═════ EXTRACTED DATA

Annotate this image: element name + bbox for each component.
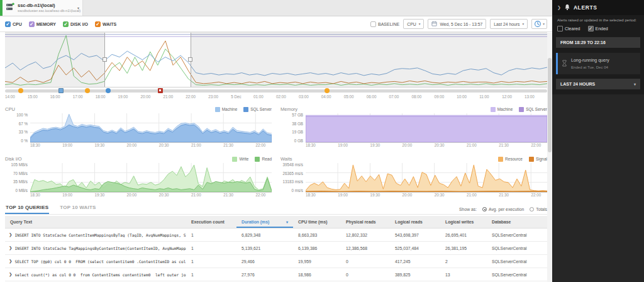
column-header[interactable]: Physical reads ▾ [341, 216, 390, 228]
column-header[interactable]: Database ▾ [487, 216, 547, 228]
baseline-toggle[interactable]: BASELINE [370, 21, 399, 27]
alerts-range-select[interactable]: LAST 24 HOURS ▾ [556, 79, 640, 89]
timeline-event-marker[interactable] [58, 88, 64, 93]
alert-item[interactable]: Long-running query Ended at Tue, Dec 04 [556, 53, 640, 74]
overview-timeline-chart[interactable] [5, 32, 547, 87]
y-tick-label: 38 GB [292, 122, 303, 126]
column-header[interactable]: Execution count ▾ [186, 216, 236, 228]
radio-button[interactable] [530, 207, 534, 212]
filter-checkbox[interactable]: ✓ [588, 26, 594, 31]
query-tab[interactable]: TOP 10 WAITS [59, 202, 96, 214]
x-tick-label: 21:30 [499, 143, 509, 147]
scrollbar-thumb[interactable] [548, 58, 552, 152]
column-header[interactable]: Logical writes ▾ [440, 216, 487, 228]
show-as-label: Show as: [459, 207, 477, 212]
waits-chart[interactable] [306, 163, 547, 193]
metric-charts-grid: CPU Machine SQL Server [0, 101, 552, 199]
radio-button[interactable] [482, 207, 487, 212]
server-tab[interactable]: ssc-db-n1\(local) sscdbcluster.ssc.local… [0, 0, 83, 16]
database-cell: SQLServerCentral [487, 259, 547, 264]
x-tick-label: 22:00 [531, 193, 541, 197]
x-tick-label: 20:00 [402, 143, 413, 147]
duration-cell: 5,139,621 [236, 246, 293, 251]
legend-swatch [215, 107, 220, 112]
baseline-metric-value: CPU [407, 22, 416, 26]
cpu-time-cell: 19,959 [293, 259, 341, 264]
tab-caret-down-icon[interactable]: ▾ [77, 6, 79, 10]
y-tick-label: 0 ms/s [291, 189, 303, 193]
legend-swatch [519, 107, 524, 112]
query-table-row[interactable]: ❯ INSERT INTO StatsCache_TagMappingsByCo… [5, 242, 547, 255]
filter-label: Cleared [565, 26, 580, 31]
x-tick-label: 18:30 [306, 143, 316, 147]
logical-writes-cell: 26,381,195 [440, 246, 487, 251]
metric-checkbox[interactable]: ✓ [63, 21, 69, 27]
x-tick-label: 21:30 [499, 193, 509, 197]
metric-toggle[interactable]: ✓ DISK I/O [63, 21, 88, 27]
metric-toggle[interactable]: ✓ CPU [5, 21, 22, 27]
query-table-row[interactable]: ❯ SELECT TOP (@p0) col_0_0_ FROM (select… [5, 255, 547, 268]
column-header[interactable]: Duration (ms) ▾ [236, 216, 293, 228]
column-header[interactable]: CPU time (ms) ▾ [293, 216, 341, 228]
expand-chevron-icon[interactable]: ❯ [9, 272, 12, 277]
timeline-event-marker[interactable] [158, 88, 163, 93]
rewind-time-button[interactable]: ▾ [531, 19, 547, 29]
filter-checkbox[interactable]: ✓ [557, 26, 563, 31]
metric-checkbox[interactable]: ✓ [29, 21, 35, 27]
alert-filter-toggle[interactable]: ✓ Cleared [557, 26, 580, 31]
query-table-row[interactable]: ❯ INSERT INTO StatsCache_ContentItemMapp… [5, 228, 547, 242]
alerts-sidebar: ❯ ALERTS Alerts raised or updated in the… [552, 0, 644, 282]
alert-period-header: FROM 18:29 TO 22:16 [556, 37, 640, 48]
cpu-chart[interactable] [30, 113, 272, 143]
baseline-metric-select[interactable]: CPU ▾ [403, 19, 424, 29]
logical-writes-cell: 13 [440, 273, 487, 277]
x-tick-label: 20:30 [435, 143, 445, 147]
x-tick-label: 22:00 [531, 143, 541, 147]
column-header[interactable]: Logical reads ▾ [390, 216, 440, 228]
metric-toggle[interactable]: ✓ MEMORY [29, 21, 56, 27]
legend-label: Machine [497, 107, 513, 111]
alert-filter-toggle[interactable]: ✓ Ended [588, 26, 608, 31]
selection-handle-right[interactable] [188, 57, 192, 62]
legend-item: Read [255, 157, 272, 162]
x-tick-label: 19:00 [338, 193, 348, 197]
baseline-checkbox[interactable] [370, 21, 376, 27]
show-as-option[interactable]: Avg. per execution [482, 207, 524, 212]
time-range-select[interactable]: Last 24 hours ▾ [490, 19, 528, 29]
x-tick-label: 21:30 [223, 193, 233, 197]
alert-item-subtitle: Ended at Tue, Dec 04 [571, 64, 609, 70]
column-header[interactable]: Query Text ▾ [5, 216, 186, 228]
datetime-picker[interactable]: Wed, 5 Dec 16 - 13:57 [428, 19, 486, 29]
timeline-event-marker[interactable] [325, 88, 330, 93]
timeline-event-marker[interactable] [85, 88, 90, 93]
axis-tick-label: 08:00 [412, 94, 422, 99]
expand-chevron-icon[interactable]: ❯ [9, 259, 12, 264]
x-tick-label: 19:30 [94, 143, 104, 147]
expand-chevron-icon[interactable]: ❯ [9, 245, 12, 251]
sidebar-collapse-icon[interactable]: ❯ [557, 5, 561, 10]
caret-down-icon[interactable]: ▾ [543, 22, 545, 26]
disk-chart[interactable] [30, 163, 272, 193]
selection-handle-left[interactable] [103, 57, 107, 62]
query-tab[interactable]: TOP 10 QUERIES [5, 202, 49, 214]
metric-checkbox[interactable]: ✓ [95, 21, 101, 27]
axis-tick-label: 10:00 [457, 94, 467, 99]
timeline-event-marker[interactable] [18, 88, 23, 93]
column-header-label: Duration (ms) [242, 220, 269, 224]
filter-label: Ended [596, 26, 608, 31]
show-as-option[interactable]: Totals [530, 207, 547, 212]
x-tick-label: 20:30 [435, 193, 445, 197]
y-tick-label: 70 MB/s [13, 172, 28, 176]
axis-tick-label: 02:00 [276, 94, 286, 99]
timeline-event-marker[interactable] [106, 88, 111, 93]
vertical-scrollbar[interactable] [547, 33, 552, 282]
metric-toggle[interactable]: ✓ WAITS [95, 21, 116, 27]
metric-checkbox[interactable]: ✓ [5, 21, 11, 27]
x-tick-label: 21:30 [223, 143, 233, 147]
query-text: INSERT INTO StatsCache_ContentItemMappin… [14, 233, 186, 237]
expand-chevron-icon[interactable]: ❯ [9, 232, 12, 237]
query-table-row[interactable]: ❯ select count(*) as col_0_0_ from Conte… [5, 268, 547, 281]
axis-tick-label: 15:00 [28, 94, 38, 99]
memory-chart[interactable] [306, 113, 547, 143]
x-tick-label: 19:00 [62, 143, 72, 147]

══════════

> YOUR OBJECTIVE
Keeping the pictures out, output the records from above exactly and completely.

> THE ANSWER
Annotate this image: element name + bbox for each component.
column-header[interactable]: Physical reads ▾ [341, 216, 390, 228]
column-header[interactable]: Database ▾ [487, 216, 547, 228]
baseline-toggle[interactable]: BASELINE [370, 21, 399, 27]
alerts-range-select[interactable]: LAST 24 HOURS ▾ [556, 79, 640, 89]
timeline-event-marker[interactable] [58, 88, 64, 93]
alert-item[interactable]: Long-running query Ended at Tue, Dec 04 [556, 53, 640, 74]
overview-timeline-chart[interactable] [5, 32, 547, 87]
y-tick-label: 38 GB [292, 122, 303, 126]
column-header[interactable]: Execution count ▾ [186, 216, 236, 228]
radio-button[interactable] [530, 207, 534, 212]
filter-checkbox[interactable]: ✓ [588, 26, 594, 31]
query-tab[interactable]: TOP 10 WAITS [59, 202, 96, 214]
x-tick-label: 21:30 [499, 143, 509, 147]
scrollbar-thumb[interactable] [548, 58, 552, 152]
column-header[interactable]: Logical writes ▾ [440, 216, 487, 228]
show-as-label: Show as: [459, 207, 477, 212]
waits-chart[interactable] [306, 163, 547, 193]
metric-charts-grid: CPU Machine SQL Server [0, 101, 552, 199]
radio-button[interactable] [482, 207, 487, 212]
server-tab[interactable]: ssc-db-n1\(local) sscdbcluster.ssc.local… [0, 0, 83, 16]
database-cell: SQLServerCentral [487, 259, 547, 264]
x-tick-label: 22:00 [531, 193, 541, 197]
x-tick-label: 20:00 [402, 143, 413, 147]
duration-cell: 5,139,621 [236, 246, 293, 251]
legend-swatch [215, 107, 220, 112]
baseline-metric-value: CPU [407, 22, 416, 26]
cpu-time-cell: 19,959 [293, 259, 341, 264]
tab-caret-down-icon[interactable]: ▾ [77, 6, 79, 10]
y-tick-label: 0 ms/s [291, 189, 303, 193]
legend-swatch [519, 107, 524, 112]
query-table-row[interactable]: ❯ INSERT INTO StatsCache_TagMappingsByCo… [5, 242, 547, 255]
filter-label: Cleared [565, 26, 580, 31]
x-tick-label: 18:30 [306, 143, 316, 147]
logical-writes-cell: 26,381,195 [440, 246, 487, 251]
metric-checkbox[interactable]: ✓ [63, 21, 69, 27]
x-tick-label: 21:30 [499, 193, 509, 197]
metric-toggle[interactable]: ✓ DISK I/O [63, 21, 88, 27]
metric-toggle[interactable]: ✓ CPU [5, 21, 22, 27]
query-table-row[interactable]: ❯ SELECT TOP (@p0) col_0_0_ FROM (select… [5, 255, 547, 268]
column-header[interactable]: Duration (ms) ▾ [236, 216, 293, 228]
column-header[interactable]: CPU time (ms) ▾ [293, 216, 341, 228]
expand-chevron-icon[interactable]: ❯ [9, 272, 12, 277]
timeline-event-marker[interactable] [158, 88, 163, 93]
rewind-time-button[interactable]: ▾ [531, 19, 547, 29]
filter-checkbox[interactable]: ✓ [557, 26, 563, 31]
metric-checkbox[interactable]: ✓ [29, 21, 35, 27]
alert-filter-toggle[interactable]: ✓ Cleared [557, 26, 580, 31]
query-table-row[interactable]: ❯ INSERT INTO StatsCache_ContentItemMapp… [5, 228, 547, 242]
alerts-sidebar: ❯ ALERTS Alerts raised or updated in the… [552, 0, 644, 282]
alert-period-header: FROM 18:29 TO 22:16 [556, 37, 640, 48]
cpu-chart[interactable] [30, 113, 272, 143]
baseline-metric-select[interactable]: CPU ▾ [403, 19, 424, 29]
logical-writes-cell: 13 [440, 273, 487, 277]
x-tick-label: 20:30 [435, 143, 445, 147]
x-tick-label: 22:00 [531, 143, 541, 147]
column-header[interactable]: Logical reads ▾ [390, 216, 440, 228]
metric-toggle[interactable]: ✓ MEMORY [29, 21, 56, 27]
legend-label: Machine [497, 107, 513, 111]
alert-filter-toggle[interactable]: ✓ Ended [588, 26, 608, 31]
selection-handle-right[interactable] [188, 57, 192, 62]
legend-item: Read [255, 157, 272, 162]
x-tick-label: 19:00 [338, 193, 348, 197]
baseline-checkbox[interactable] [370, 21, 376, 27]
show-as-option[interactable]: Avg. per execution [482, 207, 524, 212]
time-range-select[interactable]: Last 24 hours ▾ [490, 19, 528, 29]
x-tick-label: 21:30 [223, 193, 233, 197]
alert-item-subtitle: Ended at Tue, Dec 04 [571, 64, 609, 70]
column-header[interactable]: Query Text ▾ [5, 216, 186, 228]
datetime-picker[interactable]: Wed, 5 Dec 16 - 13:57 [428, 19, 486, 29]
timeline-event-marker[interactable] [325, 88, 330, 93]
timeline-event-marker[interactable] [85, 88, 90, 93]
axis-tick-label: 08:00 [412, 94, 422, 99]
expand-chevron-icon[interactable]: ❯ [9, 259, 12, 264]
x-tick-label: 19:30 [94, 143, 104, 147]
expand-chevron-icon[interactable]: ❯ [9, 245, 12, 251]
sidebar-collapse-icon[interactable]: ❯ [557, 5, 561, 10]
caret-down-icon[interactable]: ▾ [543, 22, 545, 26]
disk-chart[interactable] [30, 163, 272, 193]
selection-handle-left[interactable] [103, 57, 107, 62]
query-tab[interactable]: TOP 10 QUERIES [5, 202, 49, 214]
metric-checkbox[interactable]: ✓ [95, 21, 101, 27]
axis-tick-label: 10:00 [457, 94, 467, 99]
timeline-event-marker[interactable] [18, 88, 23, 93]
column-header-label: Duration (ms) [242, 220, 269, 224]
filter-label: Ended [596, 26, 608, 31]
show-as-option[interactable]: Totals [530, 207, 547, 212]
x-tick-label: 20:30 [435, 193, 445, 197]
y-tick-label: 70 MB/s [13, 172, 28, 176]
axis-tick-label: 02:00 [276, 94, 286, 99]
timeline-event-marker[interactable] [106, 88, 111, 93]
vertical-scrollbar[interactable] [547, 33, 552, 282]
metric-toggle[interactable]: ✓ WAITS [95, 21, 116, 27]
metric-checkbox[interactable]: ✓ [5, 21, 11, 27]
x-tick-label: 21:30 [223, 143, 233, 147]
query-text: INSERT INTO StatsCache_ContentItemMappin… [14, 233, 186, 237]
expand-chevron-icon[interactable]: ❯ [9, 232, 12, 237]
query-table-row[interactable]: ❯ select count(*) as col_0_0_ from Conte… [5, 268, 547, 281]
axis-tick-label: 15:00 [28, 94, 38, 99]
memory-chart[interactable] [306, 113, 547, 143]
x-tick-label: 19:00 [62, 143, 72, 147]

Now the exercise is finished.